## Task instructions
The job is to output each record exactly as it stands, pictures excluded.
START Provided material
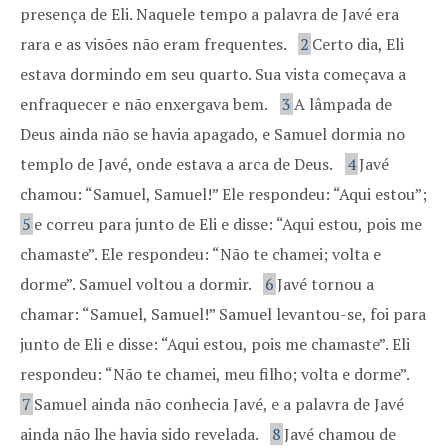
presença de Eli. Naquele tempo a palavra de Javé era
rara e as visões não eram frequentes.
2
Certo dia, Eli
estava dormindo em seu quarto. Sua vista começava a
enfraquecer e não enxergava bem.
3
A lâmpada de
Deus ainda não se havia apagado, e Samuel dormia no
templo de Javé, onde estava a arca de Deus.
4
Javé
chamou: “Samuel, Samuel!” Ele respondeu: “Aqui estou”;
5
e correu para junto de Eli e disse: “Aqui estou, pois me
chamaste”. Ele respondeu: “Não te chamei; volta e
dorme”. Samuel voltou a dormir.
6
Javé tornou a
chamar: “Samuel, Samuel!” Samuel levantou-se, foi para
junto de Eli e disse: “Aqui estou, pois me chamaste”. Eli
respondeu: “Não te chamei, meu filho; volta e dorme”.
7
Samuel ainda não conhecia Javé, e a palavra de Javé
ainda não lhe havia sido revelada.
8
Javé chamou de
END Provided material
## Written response
presença de Eli. Naquele tempo a palavra de Javé era
rara e as visões não eram frequentes.
2
Certo dia, Eli
estava dormindo em seu quarto. Sua vista começava a
enfraquecer e não enxergava bem.
3
A lâmpada de
Deus ainda não se havia apagado, e Samuel dormia no
templo de Javé, onde estava a arca de Deus.
4
Javé
chamou: “Samuel, Samuel!” Ele respondeu: “Aqui estou”;
5
e correu para junto de Eli e disse: “Aqui estou, pois me
chamaste”. Ele respondeu: “Não te chamei; volta e
dorme”. Samuel voltou a dormir.
6
Javé tornou a
chamar: “Samuel, Samuel!” Samuel levantou-se, foi para
junto de Eli e disse: “Aqui estou, pois me chamaste”. Eli
respondeu: “Não te chamei, meu filho; volta e dorme”.
7
Samuel ainda não conhecia Javé, e a palavra de Javé
ainda não lhe havia sido revelada.
8
Javé chamou de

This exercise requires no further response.